An Attribute-Based Access Control Extension for OpenStack and its Enforcement Utilizing the Policy Machine

Role-Based Access Control (RBAC) has been the dominant access control model in industry since the 1990s. It is widely implemented in many applications, including major cloud platforms such as OpenStack, AWS, and Microsoft Azure. However, due to limitations of RBAC, there is a shift towards Attribute-Based Access Control (ABAC) models to enhance flexibility by using attributes beyond roles and groups. In practice, this shift has to be gradual since it is unrealistic for existing systems to abruptly adopt ABAC models, completely eliminating current RBAC implementations. In this paper, we propose an ABAC extension with user attributes for the OpenStack Access Control (OSAC) model and demonstrate its enforcement utilizing the Policy Machine (PM) developed by the National Institute of Standards and Technology.

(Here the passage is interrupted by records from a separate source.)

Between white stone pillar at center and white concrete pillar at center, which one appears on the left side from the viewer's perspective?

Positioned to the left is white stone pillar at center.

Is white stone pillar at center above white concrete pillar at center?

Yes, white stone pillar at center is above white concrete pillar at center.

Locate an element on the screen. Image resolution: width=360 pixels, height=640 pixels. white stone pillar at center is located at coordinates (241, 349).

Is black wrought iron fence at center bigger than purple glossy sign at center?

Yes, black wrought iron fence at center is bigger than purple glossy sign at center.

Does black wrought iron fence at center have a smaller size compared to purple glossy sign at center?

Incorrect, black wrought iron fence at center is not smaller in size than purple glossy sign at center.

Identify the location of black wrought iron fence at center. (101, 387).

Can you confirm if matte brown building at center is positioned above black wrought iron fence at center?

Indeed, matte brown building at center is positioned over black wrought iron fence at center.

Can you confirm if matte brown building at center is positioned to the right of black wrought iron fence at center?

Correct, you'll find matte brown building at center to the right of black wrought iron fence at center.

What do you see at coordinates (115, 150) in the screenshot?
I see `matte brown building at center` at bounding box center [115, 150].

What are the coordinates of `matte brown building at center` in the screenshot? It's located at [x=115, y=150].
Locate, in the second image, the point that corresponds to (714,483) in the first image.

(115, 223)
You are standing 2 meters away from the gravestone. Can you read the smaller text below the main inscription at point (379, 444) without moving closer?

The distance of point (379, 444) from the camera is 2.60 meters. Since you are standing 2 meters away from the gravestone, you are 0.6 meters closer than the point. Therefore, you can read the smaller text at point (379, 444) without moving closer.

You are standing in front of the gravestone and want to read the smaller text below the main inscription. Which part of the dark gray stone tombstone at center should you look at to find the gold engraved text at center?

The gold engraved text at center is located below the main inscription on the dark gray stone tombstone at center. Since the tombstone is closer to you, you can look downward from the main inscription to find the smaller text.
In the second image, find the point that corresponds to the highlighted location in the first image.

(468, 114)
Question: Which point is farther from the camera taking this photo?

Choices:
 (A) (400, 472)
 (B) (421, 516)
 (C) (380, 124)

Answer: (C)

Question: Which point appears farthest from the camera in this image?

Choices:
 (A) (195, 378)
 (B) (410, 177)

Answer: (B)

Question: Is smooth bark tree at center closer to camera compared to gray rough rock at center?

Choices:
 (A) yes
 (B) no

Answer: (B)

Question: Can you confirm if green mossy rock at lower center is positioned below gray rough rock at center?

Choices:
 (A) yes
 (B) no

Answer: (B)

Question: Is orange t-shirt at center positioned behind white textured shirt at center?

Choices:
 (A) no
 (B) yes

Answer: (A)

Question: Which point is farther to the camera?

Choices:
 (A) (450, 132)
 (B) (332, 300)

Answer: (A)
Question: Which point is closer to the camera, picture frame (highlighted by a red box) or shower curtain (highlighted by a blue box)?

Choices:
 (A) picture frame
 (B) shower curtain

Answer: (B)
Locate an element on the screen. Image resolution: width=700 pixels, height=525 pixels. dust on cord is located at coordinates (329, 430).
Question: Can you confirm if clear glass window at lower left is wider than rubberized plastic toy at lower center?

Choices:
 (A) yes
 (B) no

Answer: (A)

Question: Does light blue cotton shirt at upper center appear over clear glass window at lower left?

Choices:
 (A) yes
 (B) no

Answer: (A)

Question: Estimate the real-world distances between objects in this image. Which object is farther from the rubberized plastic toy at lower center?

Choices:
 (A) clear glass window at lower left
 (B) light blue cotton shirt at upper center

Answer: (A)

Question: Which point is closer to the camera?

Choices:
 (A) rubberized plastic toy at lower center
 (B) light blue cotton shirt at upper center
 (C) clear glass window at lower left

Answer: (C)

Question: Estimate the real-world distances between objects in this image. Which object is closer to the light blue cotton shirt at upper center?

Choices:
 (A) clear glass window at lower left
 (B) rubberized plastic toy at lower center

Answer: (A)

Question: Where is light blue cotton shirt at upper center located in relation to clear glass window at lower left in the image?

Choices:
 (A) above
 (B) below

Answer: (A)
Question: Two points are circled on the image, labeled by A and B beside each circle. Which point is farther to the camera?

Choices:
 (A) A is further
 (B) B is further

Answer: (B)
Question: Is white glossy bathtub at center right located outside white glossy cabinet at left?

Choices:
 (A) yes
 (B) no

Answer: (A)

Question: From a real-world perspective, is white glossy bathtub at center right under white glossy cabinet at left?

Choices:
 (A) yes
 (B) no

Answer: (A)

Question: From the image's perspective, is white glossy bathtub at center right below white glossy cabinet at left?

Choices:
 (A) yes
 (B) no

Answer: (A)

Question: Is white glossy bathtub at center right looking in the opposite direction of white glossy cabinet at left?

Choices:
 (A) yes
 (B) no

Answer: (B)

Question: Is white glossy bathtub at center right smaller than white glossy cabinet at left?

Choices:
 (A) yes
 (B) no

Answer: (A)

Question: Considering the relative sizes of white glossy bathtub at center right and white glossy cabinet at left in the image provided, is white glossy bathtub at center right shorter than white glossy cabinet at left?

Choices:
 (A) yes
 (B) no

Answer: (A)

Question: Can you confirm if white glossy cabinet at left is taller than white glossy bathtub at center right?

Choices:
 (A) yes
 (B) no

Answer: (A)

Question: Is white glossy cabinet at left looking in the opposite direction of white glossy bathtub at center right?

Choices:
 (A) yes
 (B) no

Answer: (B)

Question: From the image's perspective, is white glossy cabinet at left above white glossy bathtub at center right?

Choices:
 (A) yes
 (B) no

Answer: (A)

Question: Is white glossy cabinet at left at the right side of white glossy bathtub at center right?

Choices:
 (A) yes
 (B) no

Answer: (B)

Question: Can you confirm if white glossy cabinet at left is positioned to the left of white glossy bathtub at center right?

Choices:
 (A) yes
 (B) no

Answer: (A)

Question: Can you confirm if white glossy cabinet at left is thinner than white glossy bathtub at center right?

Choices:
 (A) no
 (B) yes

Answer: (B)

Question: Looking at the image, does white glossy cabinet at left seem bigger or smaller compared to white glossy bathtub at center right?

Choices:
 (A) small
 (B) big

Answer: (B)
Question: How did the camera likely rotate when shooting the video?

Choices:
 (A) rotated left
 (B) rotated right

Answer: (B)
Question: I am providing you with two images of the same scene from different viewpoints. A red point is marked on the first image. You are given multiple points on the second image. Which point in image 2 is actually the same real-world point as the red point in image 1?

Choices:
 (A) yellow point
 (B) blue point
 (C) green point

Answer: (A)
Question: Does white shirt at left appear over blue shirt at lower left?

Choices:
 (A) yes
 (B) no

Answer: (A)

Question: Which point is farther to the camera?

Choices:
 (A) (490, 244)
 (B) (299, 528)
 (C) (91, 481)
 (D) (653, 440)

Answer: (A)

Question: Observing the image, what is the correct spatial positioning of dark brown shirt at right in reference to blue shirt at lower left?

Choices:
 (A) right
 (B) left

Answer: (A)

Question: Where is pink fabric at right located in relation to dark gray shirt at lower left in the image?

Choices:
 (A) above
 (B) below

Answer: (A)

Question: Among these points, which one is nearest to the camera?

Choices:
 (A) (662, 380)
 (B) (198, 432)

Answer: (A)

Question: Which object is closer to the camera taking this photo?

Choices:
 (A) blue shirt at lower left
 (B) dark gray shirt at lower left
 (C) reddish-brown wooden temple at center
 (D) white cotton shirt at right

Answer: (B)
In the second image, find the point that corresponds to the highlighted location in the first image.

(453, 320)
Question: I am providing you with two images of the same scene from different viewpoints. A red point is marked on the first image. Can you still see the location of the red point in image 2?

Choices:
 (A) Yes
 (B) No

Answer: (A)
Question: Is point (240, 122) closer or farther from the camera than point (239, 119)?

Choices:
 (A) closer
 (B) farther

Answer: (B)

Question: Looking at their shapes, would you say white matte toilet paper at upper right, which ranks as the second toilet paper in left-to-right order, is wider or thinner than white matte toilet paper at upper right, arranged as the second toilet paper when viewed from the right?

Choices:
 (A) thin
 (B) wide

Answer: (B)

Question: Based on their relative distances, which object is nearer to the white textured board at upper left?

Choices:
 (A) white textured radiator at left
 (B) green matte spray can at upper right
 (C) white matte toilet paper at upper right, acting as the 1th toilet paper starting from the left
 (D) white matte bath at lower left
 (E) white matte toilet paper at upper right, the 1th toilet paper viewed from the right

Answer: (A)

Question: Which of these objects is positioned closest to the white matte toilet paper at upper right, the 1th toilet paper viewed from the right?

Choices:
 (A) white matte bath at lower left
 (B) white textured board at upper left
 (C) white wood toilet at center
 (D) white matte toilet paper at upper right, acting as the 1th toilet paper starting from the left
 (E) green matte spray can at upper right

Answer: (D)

We utilize some of the PM's components along with a proof-of-concept implementation to enforce this ABAC extension for OpenStack, while keeping OpenStack's current RBAC architecture in place. This provides the benefits of enhancing access control flexibility with support of user attributes, while minimizing the overhead of altering the existing OpenStack access control framework. We present use cases to depict added benefits of our model and show enforcement results. We then evaluate the performance of our proposed ABAC extension, and discuss its applicability and possible performance enhancements.